609 Bowe Street, RM 535
Image: from Style Curated. The animated Joyce T. Scott pauses to pose for an impromptu portrait; Her handmade necklace pays homage to Venice
Renowned for her meticulous craftsmanship and biting social commentary relating to issues of racism, violence, sexism, morality, stereotypes, and other forms of social injustice, Scott’s catalytic power for change is supported by her keen application of humor. For more than four decades, this multifaceted and provocative artist has created complex objects of exceptional skill, beauty, and sophistication that double as a social mirror.
The daughter of acclaimed fiber artist Elizabeth Talford Scott, Joyce’s education in object making began at a remarkably young age. Scott received her Bachelors degree from the Maryland Institute College of Art, and her Masters degree from the Institute Allende in Mexico– with further study at Rochester Institute of Technology and Haystack Mountain School of Crafts.
Ms. Scott has exhibited, performed, and lectured across the country and abroad. During the year 2000, Joyce was featured in a major 30 year retrospective at The Baltimore Museum of Art titled Joyce J. Scott: Kickin’ It with the Old Masters. Following the exhibition’s close, Exhibits USA adapted the show into a nine year traveling exhibition under the title Kickin’ It with Joyce J. Scott.
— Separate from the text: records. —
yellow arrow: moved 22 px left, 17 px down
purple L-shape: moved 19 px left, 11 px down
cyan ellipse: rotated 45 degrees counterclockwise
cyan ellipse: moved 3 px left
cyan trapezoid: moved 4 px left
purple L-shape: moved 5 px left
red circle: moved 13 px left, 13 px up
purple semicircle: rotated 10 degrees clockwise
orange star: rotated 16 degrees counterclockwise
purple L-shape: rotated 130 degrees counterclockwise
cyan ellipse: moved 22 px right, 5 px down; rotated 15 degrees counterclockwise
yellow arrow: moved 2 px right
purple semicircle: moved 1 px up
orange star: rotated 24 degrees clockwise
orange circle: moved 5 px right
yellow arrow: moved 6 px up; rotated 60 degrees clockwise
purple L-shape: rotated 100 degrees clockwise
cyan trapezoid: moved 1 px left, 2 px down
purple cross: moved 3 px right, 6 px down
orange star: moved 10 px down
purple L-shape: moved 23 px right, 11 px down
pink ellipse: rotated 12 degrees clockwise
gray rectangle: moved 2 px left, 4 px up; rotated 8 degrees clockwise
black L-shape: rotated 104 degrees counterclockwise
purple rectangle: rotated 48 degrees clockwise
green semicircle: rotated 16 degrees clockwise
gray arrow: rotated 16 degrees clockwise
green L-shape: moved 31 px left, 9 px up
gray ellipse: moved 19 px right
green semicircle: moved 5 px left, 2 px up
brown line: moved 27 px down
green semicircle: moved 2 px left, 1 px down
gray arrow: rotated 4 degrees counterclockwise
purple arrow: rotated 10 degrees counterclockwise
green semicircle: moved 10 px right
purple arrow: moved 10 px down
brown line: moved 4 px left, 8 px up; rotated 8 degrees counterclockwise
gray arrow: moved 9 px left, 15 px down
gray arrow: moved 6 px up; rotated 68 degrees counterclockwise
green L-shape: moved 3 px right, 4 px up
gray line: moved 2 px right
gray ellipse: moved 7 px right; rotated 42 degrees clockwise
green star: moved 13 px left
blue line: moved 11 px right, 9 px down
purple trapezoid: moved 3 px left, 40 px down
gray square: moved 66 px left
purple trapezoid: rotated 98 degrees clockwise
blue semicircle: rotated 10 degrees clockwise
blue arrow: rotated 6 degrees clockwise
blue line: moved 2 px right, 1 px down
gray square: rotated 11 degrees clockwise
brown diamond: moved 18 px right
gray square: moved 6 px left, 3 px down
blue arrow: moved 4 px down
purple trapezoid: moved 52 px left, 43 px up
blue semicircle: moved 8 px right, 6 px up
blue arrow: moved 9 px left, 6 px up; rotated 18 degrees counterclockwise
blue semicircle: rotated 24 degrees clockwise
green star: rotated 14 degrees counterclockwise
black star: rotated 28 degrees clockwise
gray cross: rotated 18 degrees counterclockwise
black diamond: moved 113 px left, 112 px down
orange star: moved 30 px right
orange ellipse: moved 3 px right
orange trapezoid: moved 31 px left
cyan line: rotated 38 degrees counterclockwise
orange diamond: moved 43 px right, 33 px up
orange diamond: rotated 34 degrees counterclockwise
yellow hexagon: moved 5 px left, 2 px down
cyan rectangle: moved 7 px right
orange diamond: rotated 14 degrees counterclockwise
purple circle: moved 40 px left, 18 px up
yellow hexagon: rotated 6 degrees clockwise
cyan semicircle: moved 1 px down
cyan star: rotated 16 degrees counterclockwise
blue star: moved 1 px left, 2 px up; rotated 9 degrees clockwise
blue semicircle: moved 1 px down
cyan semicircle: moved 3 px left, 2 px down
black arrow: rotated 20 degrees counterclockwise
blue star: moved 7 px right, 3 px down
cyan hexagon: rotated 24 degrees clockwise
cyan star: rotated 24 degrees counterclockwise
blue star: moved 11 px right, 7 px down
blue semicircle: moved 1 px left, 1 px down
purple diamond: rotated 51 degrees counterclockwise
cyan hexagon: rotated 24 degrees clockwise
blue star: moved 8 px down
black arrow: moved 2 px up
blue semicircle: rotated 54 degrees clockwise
The artist is included in most major public collections: the Baltimore Museum of Art, Brooklyn Museum of Art, Corning Museum of Glass, Metropolitan Museum of Art, Mint Museum of Art, Mobile Museum of Art, Museum of Glass in Washington, Museum of Art and Design in NY, Museum of Fine Arts in Houston, National Museum of American Art, Smithsonian Institution in D.C., and the Philadelphia Museum of Art. She has recorded original music and has performed extensively, including theatrical pieces with Robert Sherman during the 1970’s, the Thunder Thigh Revue of the1980’s, Lorrainne Whittlesey and the notorious Ebony & Irony routine, and her one-woman, 20-year running performance titled Walk a Mile in My Drawers.
Additionally, Scott has been the recipient of myriad commissions, grants, residencies, and prestigious honors from institutions such as the National Endowment for the Arts, the Louis Comfort Tiffany Foundation, Anonymous Was a Woman, and the American Craft Council. In 1996, Scott was nominated for a National Living Treasure Award, and in 2010, she will be presented with a lifetime achievement award from the Women’s Caucus for the Arts.